Ela fala de candomblé nas redes até em iorubá: "Ancestralidade me buscou"
Suellen Massena, 29, é modelo, figurinista e fala de axé no Instagram. Iniciada no candomblé há cinco anos, ela produz vídeos na rede social para quem quer dar uma pausa na rotina, se conectar com os saberes ancestrais africanos ou se lembrar de tomar água durante o dia — as mensagens de bom dia de Suellen quase sempre vêm com esse lembrete.
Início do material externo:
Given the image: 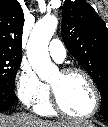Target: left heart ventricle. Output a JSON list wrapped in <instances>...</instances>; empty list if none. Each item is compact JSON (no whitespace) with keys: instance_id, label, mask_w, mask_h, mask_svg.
I'll return each mask as SVG.
<instances>
[{"instance_id":"obj_1","label":"left heart ventricle","mask_w":108,"mask_h":127,"mask_svg":"<svg viewBox=\"0 0 108 127\" xmlns=\"http://www.w3.org/2000/svg\"><path fill=\"white\" fill-rule=\"evenodd\" d=\"M50 84L55 87L64 108L75 115L89 113L94 105V95L86 79L78 73L66 76L57 72Z\"/></svg>"}]
</instances>
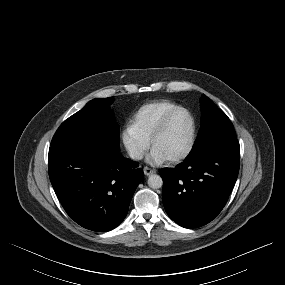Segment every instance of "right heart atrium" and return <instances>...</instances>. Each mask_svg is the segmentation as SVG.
Listing matches in <instances>:
<instances>
[{
    "instance_id": "obj_1",
    "label": "right heart atrium",
    "mask_w": 285,
    "mask_h": 285,
    "mask_svg": "<svg viewBox=\"0 0 285 285\" xmlns=\"http://www.w3.org/2000/svg\"><path fill=\"white\" fill-rule=\"evenodd\" d=\"M123 145L133 160H140L146 153L149 142L143 138L132 126L131 123L125 125L122 131Z\"/></svg>"
}]
</instances>
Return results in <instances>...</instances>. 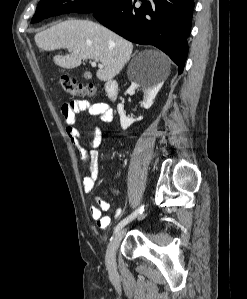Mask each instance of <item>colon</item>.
<instances>
[{"mask_svg": "<svg viewBox=\"0 0 247 299\" xmlns=\"http://www.w3.org/2000/svg\"><path fill=\"white\" fill-rule=\"evenodd\" d=\"M60 82L64 91L73 96H93L96 93L94 85L84 86L69 75H63Z\"/></svg>", "mask_w": 247, "mask_h": 299, "instance_id": "obj_1", "label": "colon"}]
</instances>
No meio do isolamento social, resolveu ser "conselheira de reels", aqueles vídeos curtos da plataforma.
Preenche os dias de seus quase 62 mil seguidores com mensagens de sabedoria retiradas de um livreto escrito por Mãe Stella de Oxóssi, de suas próprias vivências e dos ditados populares que escuta por aí - ou, ainda, de sua mãe, que "se não tem um ditado para aquela situação, ela cria". Ditados iorubás e as histórias e ensinamentos faladas pelos mais velhos e nas ruas, algo muito comum à cultura afro-brasileira, também fazem parte de seu repertório.
Tudo é traduzido em pequenas frases como "Gato que persegue dois ratos simultaneamente, certamente não pegará nenhum" ou "Trate a sarna ao invés de se entreter coçando". Do outro lado das telas, surgem comentários como "essa bateu", "sempre certeira nos versos", "essa cabe muito para o dia de hoje".
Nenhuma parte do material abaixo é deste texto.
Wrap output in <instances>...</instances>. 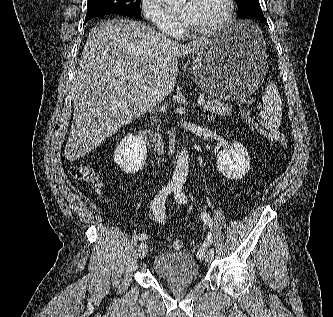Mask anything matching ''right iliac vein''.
<instances>
[{
	"label": "right iliac vein",
	"mask_w": 333,
	"mask_h": 317,
	"mask_svg": "<svg viewBox=\"0 0 333 317\" xmlns=\"http://www.w3.org/2000/svg\"><path fill=\"white\" fill-rule=\"evenodd\" d=\"M148 253V246L146 243H141L138 249L139 258L143 259Z\"/></svg>",
	"instance_id": "obj_1"
}]
</instances>
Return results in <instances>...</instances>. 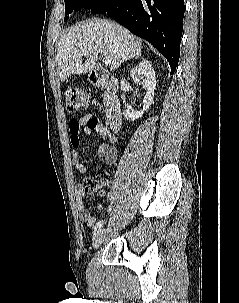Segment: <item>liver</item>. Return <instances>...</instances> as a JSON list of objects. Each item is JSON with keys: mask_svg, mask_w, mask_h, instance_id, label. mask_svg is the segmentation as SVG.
I'll return each instance as SVG.
<instances>
[{"mask_svg": "<svg viewBox=\"0 0 239 303\" xmlns=\"http://www.w3.org/2000/svg\"><path fill=\"white\" fill-rule=\"evenodd\" d=\"M83 51L87 54L83 55ZM142 40L121 25L108 21L92 19L79 23L69 29L58 42L56 61L58 74L64 82L73 74L92 71L98 53L109 57L110 69L141 55ZM82 57H86L83 61Z\"/></svg>", "mask_w": 239, "mask_h": 303, "instance_id": "liver-1", "label": "liver"}]
</instances>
De Salvador, sua cidade natal, Suellen conversou com Universa sobre o lugar que ocupa na naturalização da cultura das pessoas do axé e na visibilidade que tem enquanto mulher, preta, modelo, figurinista e yawo. Confira os principais trechos da entrevista.
UNIVERSA - Por que você decidiu falar de candomblé no Instagram? Seu perfil se tornou um lugar de acolhimento para as pessoas do axé?
SUELLEN MASSENA - Quando comecei a fazer os vídeos, não fazia ideia de quem estava vendo, e pensava que eram só para as pessoas próximas a mim. Falar de axé era um assunto natural, porque é o que eu vivo. Levei um tempo para entender que o que estou fazendo é uma reconstrução da imagem do axé: Uma preta, iniciada numa casa de axé da Bahia, que fala de ancestralidade de maneira simples, falando o que nossos pais e avós falavam. Falo das coisas que acontecem no dia a dia e o que eles diziam, que às vezes não associávamos ao ancestral, e que hoje vemos que era, sim. Talvez nem eles soubessem, mas tinha um fundamento religioso.
Quando falo um provérbio, existe um porquê. E ao levar isso para o dia a dia, tudo que foi construído pelo racismo diante das religiões de matriz africana é quebrado, porque é uma mulher preta falando, com leveza.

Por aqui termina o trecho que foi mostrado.